Diskussion zum Thema Datenschutz nach PSD2
Was ist denn jetzt mit dem Thema Datenschutz? Grundlegend gilt auch hier das Prinzip, dass mehr Selbstbestimmung auch mehr Verantwortung mit sich bringt. In Zukunft können wir zwar als Verbraucher darüber entscheiden, welche Unternehmen einen Einblick in unsere Kontodaten erhalten, müssen aber gleichzeitig auf der Hut sein, wem wir diese Rechte gewähren. Denn natürlich ist die neue PSD2 Richtlinie an dieser Stelle ein gefundenes Fressen für Datensammler. Laut Angaben von Experten wird vermutet, dass Facebook, Amazon und Co. sich die Gelegenheit nicht entgehen lassen werden auch Finanzservices anzubieten, um ihr Portfolio zu vervollständigen.
„Immer mehr Anbieter werden sich überlegen, wie sie die Transaktionsdaten nutzen können“ – Sven Korschinowski, Zahlungsexperte bei der Beratungsgesellschaft KPMG
Einer der größten Haken an der Umsetzung des PSD2 ist vermutlich, dass Drittanbieter die Möglichkeit haben, über Schnittstellen direkt auf Kontodaten der Verbraucher zugreifen zu können. Solch eine Schnittstelle ist beispielsweise einfaches Online-Banking über eine andere Firma als die Hausbank.
„Man muss darauf vertrauen, dass der Anbieter nichts tut, was er nicht darf.“ – Frank-Christian Pauli, Finanzexperte des Verbraucherzentrale Bundesverband
Somit wird das eigene Konto also durch die vermeintlich verbraucherfreundlich gestaltete Richtlinie eher zu einem offenen Buch.

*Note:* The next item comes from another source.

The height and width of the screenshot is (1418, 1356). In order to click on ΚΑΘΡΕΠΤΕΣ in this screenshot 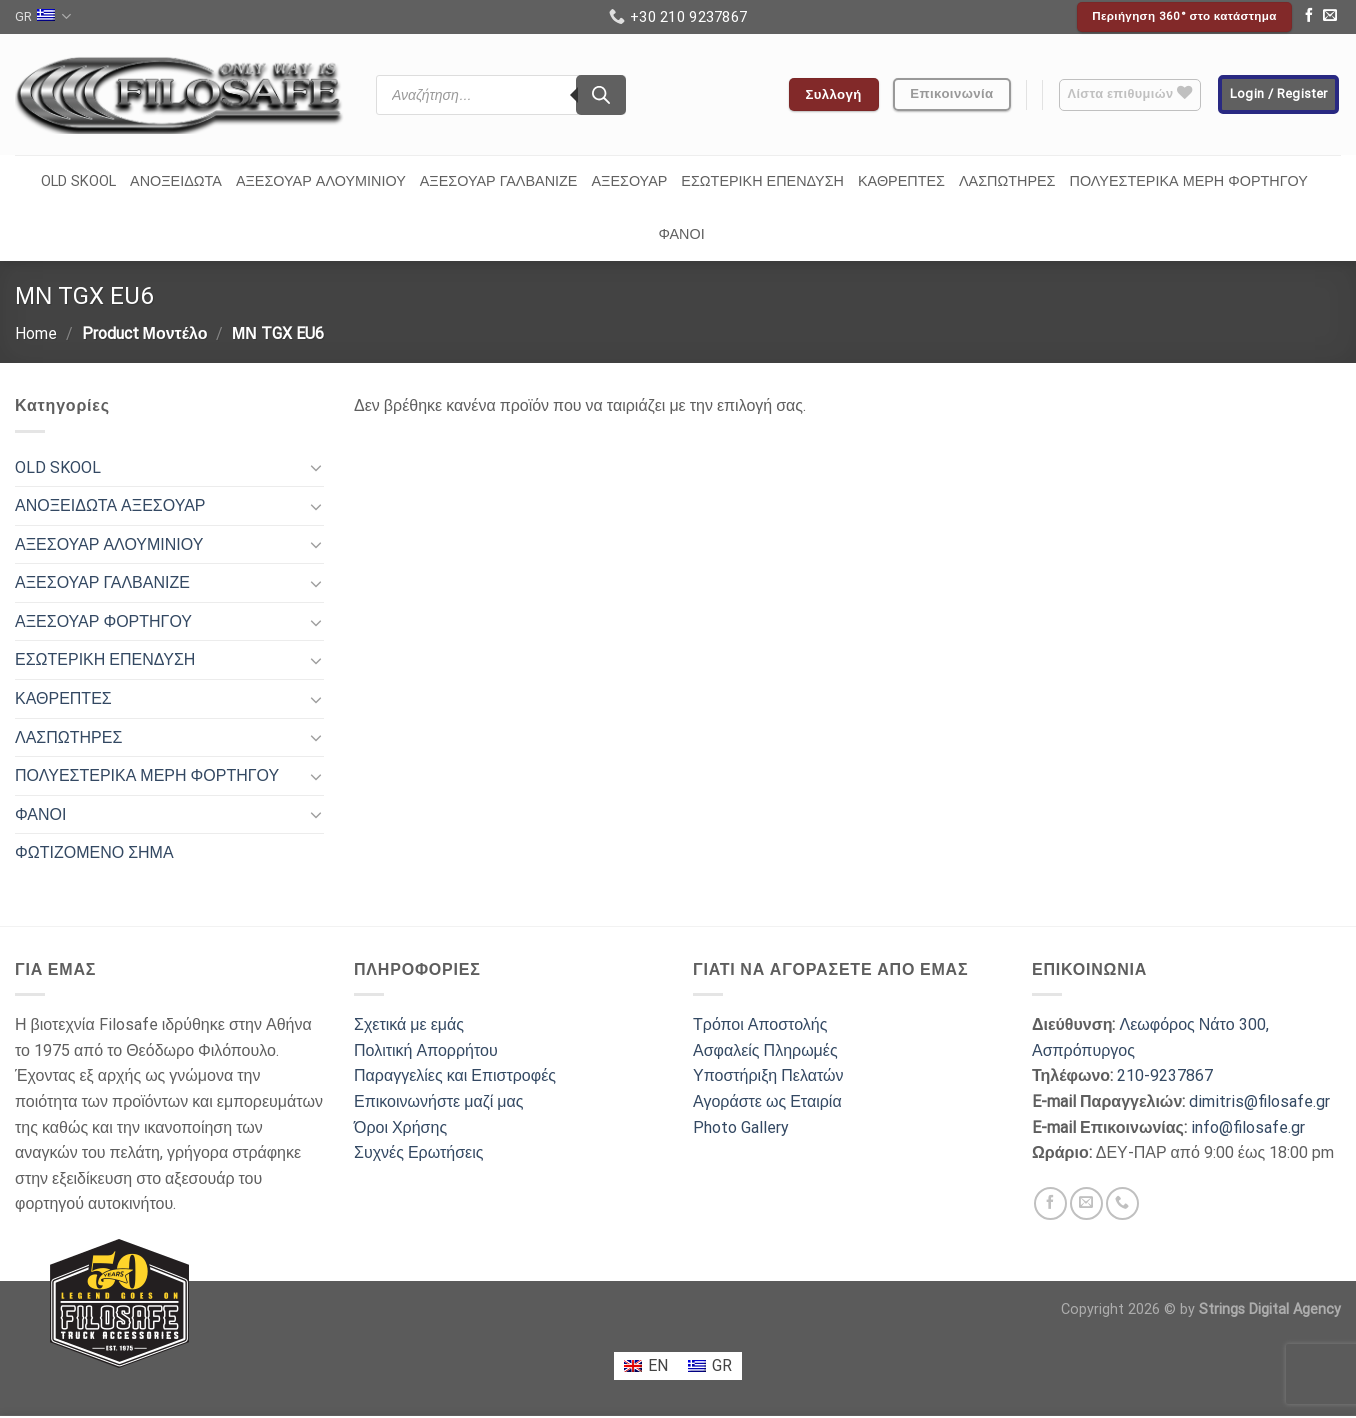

Was sind die Vor- und Nachteile der PSD2 Richtlinie für Verbraucher?
Das sind die Vorteile und Nachteile der neuen PSD2 Richtlinie auf einen Blick:
Vor- und Nachteile der PSD2 Richtlinie | |
---|---|
Vorteile | Nachteile |
Mehr Selbstbestimmung über die Weitergabe von Kontodaten | Mehr Achtsamkeit notwendig |
Unterstützung beim Online-Banking | Direkter Zugriff auf Kontodaten von Drittanbietern |
Schnellerer Zahlungsverkehr möglich | Vertrauen an Drittanbieter notwendig |
Mehr Rechtssicherheit | – |
Verringerung der Haftungsgrenze bei Missbrauch | – |
Vermeintlich sinkende Gebühren | – |
Höherer Schutz vor Betrug und Missbrauch | – |
Fazit zur PSD2 Richtlinie – Top oder Flop?

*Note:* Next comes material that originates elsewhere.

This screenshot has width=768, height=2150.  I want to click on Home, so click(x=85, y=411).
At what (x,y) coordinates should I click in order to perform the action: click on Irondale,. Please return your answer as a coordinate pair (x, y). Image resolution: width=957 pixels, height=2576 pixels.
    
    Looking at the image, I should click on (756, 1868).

Im Großen und Ganzen ergeben sich also einige Vorteile für Verbraucher durch die Einführung der PSD2 Richtlinie. Wer achtsam ist und genau darauf achtet, welchen Drittanbietern er Zugriff auf seine Kontodaten gewähren möchte, der ist auf der sicheren Seite. Vielleicht werden die Regelungen ja nach und nach auch noch angepasst, sodass Anbieter keinen Spielraum haben, um Schabernack mit vertraulichen Daten zu treiben.
„Trotz aller Bemühungen gibt es allerdings keine Garantie, denn den perfekten Schutzmechanismus gegen einen Hacker-Angriff gibt es leider nicht.“ – Sebastian Steger, Digitalisierungsexperte bei Roland Berger
Dementsprechend ist die PSD2 eine gute Richtlinie, bei der der Sicherheitsaspekt allerdings eine große Rolle spielt.